Castro’s resignation will not change Cuba significantly

Anna Torres

Despite a new rule of power in the Cuban government the grandpas in charge will continue to use Granma to communicate to their people, and they will also work together to maintain Castro’s Cuba.

With Castro’s wish for a transition of the communist party into the hands of a younger generation, his brother, 76-year-old Raul Castro, has been elected as the country’s new president.

Castro’s younger brother had previously led Cuba’s armed forces and many say that he is a shadow and repeat of the former dictator.

On Feb. 19, 2008, Cuban dictator Fidel Castroannounced that he would no longer serve as the country’s leader.

During his 49 years in power, he transitioned himself from a determined revolutionary into a communist icon.

“I am saying that I will neither aspire to nor accept, I repeat, I will neither aspire to nor accept the positions of President of the State Council and Commander in Chief,” he said in Cuba’s communist party daily newspaper, Granma.

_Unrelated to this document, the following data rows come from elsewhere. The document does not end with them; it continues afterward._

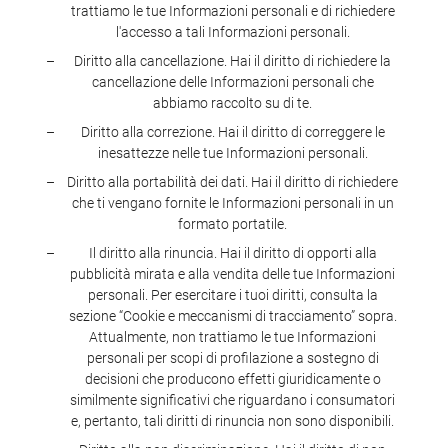
trattiamo le tue Informazioni personali e di richiedere
l'accesso a tali Informazioni personali.
Diritto alla cancellazione. Hai il diritto di richiedere la
cancellazione delle Informazioni personali che
abbiamo raccolto su di te.
Diritto alla correzione. Hai il diritto di correggere le
inesattezze nelle tue Informazioni personali.
Diritto alla portabilità dei dati. Hai il diritto di richiedere
che ti vengano fornite le Informazioni personali in un
formato portatile.
Il diritto alla rinuncia. Hai il diritto di opporti alla
pubblicità mirata e alla vendita delle tue Informazioni
personali. Per esercitare i tuoi diritti, consulta la
sezione “Cookie e meccanismi di tracciamento” sopra.
Attualmente, non trattiamo le tue Informazioni
personali per scopi di profilazione a sostegno di
decisioni che producono effetti giuridicamente o
similmente significativi che riguardano i consumatori
e, pertanto, tali diritti di rinuncia non sono disponibili.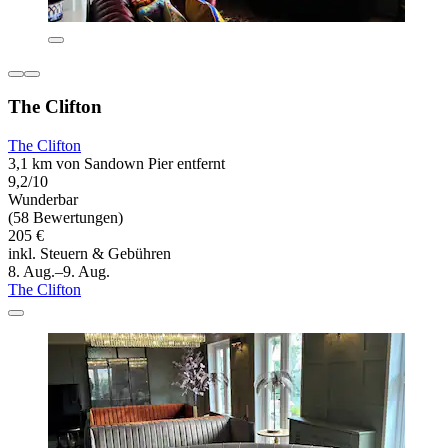
The Clifton
The Clifton
3,1 km von Sandown Pier entfernt
9,2/10
Wunderbar
(58 Bewertungen)
205 €
inkl. Steuern & Gebühren
8. Aug.–9. Aug.
The Clifton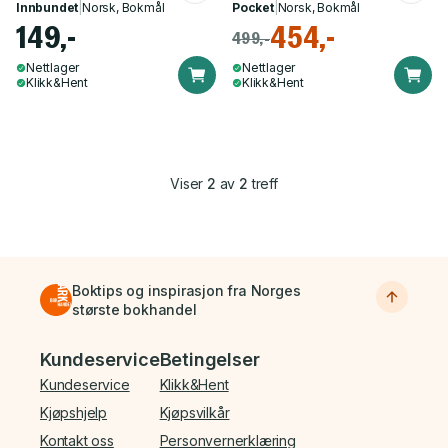
Innbundet
|
Norsk, Bokmål
Pocket
|
Norsk, Bokmål
149,-
454,-
499,-
Nettlager
Nettlager
Klikk&Hent
Klikk&Hent
Viser
2
av
2
treff
Boktips og inspirasjon fra Norges
største bokhandel
Bunnmeny
Kundeservice
Betingelser
Kundeservice
Klikk&Hent
Kjøpshjelp
Kjøpsvilkår
Kontakt oss
Personvernerklæring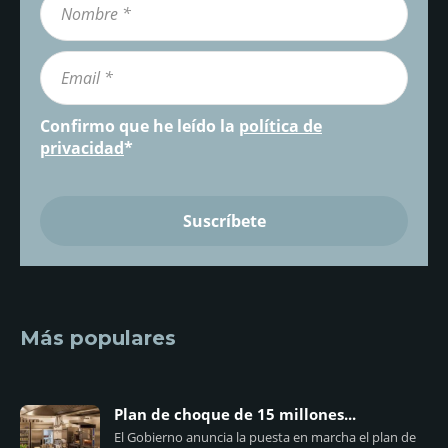
Confirmo que he leído la
política de
privacidad
*
Más populares
Plan de choque de 15 millones...
El Gobierno anuncia la puesta en marcha el plan de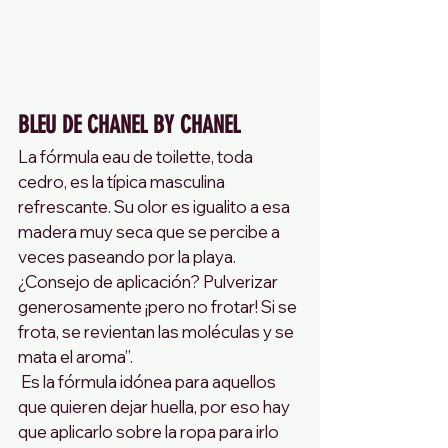
BLEU DE CHANEL BY CHANEL 
La fórmula eau de toilette, toda 
cedro, es la típica masculina 
refrescante. Su olor es igualito a esa 
madera muy seca que se percibe a 
veces paseando por la playa.
¿Consejo de aplicación? Pulverizar 
generosamente ¡pero no frotar! Si se 
frota, se revientan las moléculas y se 
mata el aroma”. 
 Es la fórmula idónea para aquellos 
que quieren dejar huella, por eso hay 
que aplicarlo sobre la ropa para irlo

During Fidel’s rule over Cuba, he has successfully managed to withstand nine U.S. presidents, as well as 600 attempts of assassination by the CIA. He has also managed to maintain free healthcare and education systems and, as a result, Cuba currently has 98 percent literacy among its people.

Castro has also been known around the world as a controversial leader criticized for his bad relationship with the United States and violations of human rights; the people of Cuba have been split between those who have embraced him and those who have fled the country wanting nothing to do with him.

In a letter to one of the journalists of the communist Cuban newspaper, Fidel said, “My element duty is not to cling to positions, much less to stand in the way of younger persons, but rather to contribute my own experience and ideas whose modest value comes from the exceptional era that I had the privilege of living in.”

In an interview found in a Florida based newspaper, Sunsentinal, Miami-Cuban radio show host and former Cuban journalist Armando Perez Roha explained that Cuba would see no change with a newly elected leader. “I believe it’s a trick from the Castro government, a government we have been suffering for almost half a century,” he said.

He also said that Cubans should not be fooled by the exchange of power from one Castro brother to the other because it is only a silly illusion.

Castro has stepped down not only because he can no longer give his all to rule Cuba, but because he says he does not want to stand in the way of a new generation of communist power. So what really changed for Cuba?